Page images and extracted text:

-.-.-

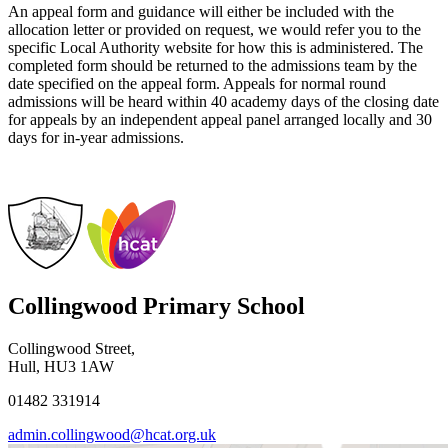
An appeal form and guidance will either be included with the
allocation letter or provided on request, we would refer you to the
specific Local Authority website for how this is administered. The
completed form should be returned to the admissions team by the
date specified on the appeal form. Appeals for normal round
admissions will be heard within 40 academy days of the closing date
for appeals by an independent appeal panel arranged locally and 30
days for in-year admissions.
Collingwood Primary School
Collingwood Street,
Hull, HU3 1AW
01482 331914
admin.collingwood@hcat.org.uk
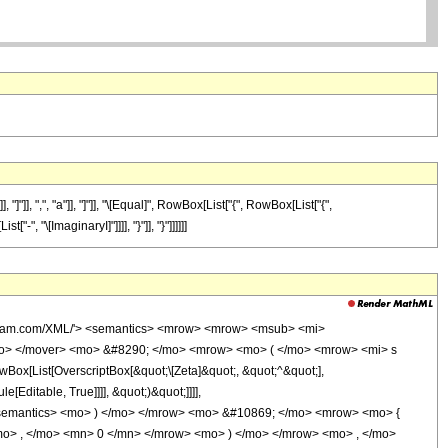
], ",", "a"]], "]"]], "\[Equal]", RowBox[List["{", RowBox[List["{",
-", "\[ImaginaryI]"]]]], "}"]], "}"]]]]]]
olfram.com/XML/'> <semantics> <mrow> <mrow> <msub> <mi>
mo> </mover> <mo> &#8290; </mo> <mrow> <mo> ( </mo> <mrow> <mi> s
x[List[OverscriptBox[&quot;\[Zeta]&quot;, &quot;^&quot;],
Editable, True]]]], &quot;)&quot;]]]],
on> </semantics> <mo> ) </mo> </mrow> <mo> &#10869; </mo> <mrow> <mo> {
> , </mo> <mn> 0 </mn> </mrow> <mo> ) </mo> </mrow> <mo> , </mo>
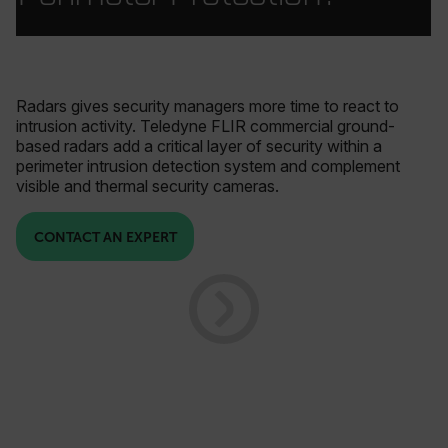
Radars gives security managers more time to react to
intrusion activity. Teledyne FLIR commercial ground-
based radars add a critical layer of security within a
perimeter intrusion detection system and complement
visible and thermal security cameras.
CONTACT AN EXPERT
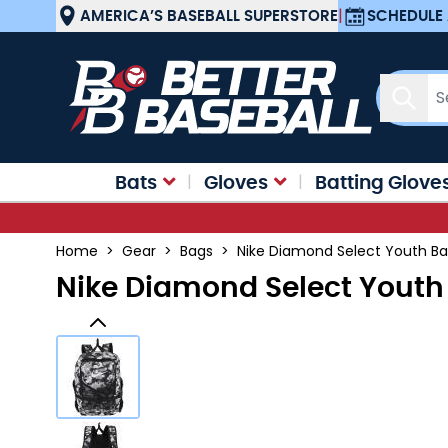
Skip to Content
AMERICA’S BASEBALL SUPERSTORE
|
SCHEDULE 
Sear
Bats
Gloves
Batting Glove
Home
>
Gear
>
Bags
>
Nike Diamond Select Youth Ba
Nike Diamond Select Youth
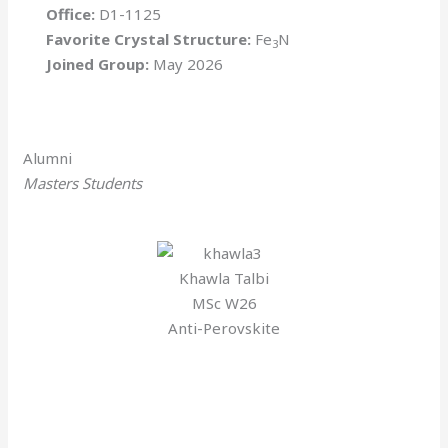
Office:
D1-1125
Favorite Crystal Structure:
Fe
N
3
Joined Group:
May 2026
Alumni
Masters Students
Khawla Talbi
MSc W26
Anti-Perovskite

-.-.-

PROBLEM REQUIREMENTS:
Leaving the images out, return every record exactly.

ANSWER FOR THIS EXERCISE:
An appeal form and guidance will either be included with the
allocation letter or provided on request, we would refer you to the
specific Local Authority website for how this is administered. The
completed form should be returned to the admissions team by the
date specified on the appeal form. Appeals for normal round
admissions will be heard within 40 academy days of the closing date
for appeals by an independent appeal panel arranged locally and 30
days for in-year admissions.
Collingwood Primary School
Collingwood Street,
Hull, HU3 1AW
01482 331914
admin.collingwood@hcat.org.uk
], ",", "a"]], "]"]], "\[Equal]", RowBox[List["{", RowBox[List["{",
-", "\[ImaginaryI]"]]]], "}"]], "}"]]]]]]
olfram.com/XML/'> <semantics> <mrow> <mrow> <msub> <mi>
mo> </mover> <mo> &#8290; </mo> <mrow> <mo> ( </mo> <mrow> <mi> s
x[List[OverscriptBox[&quot;\[Zeta]&quot;, &quot;^&quot;],
Editable, True]]]], &quot;)&quot;]]]],
on> </semantics> <mo> ) </mo> </mrow> <mo> &#10869; </mo> <mrow> <mo> {
> , </mo> <mn> 0 </mn> </mrow> <mo> ) </mo> </mrow> <mo> , </mo>
Radars gives security managers more time to react to
intrusion activity. Teledyne FLIR commercial ground-
based radars add a critical layer of security within a
perimeter intrusion detection system and complement
visible and thermal security cameras.
CONTACT AN EXPERT
Skip to Content
AMERICA’S BASEBALL SUPERSTORE
|
SCHEDULE 
Sear
Bats
Gloves
Batting Glove
Home
>
Gear
>
Bags
>
Nike Diamond Select Youth Ba
Nike Diamond Select Youth
Office:
D1-1125
Favorite Crystal Structure:
Fe
N
3
Joined Group:
May 2026
Alumni
Masters Students
Khawla Talbi
MSc W26
Anti-Perovskite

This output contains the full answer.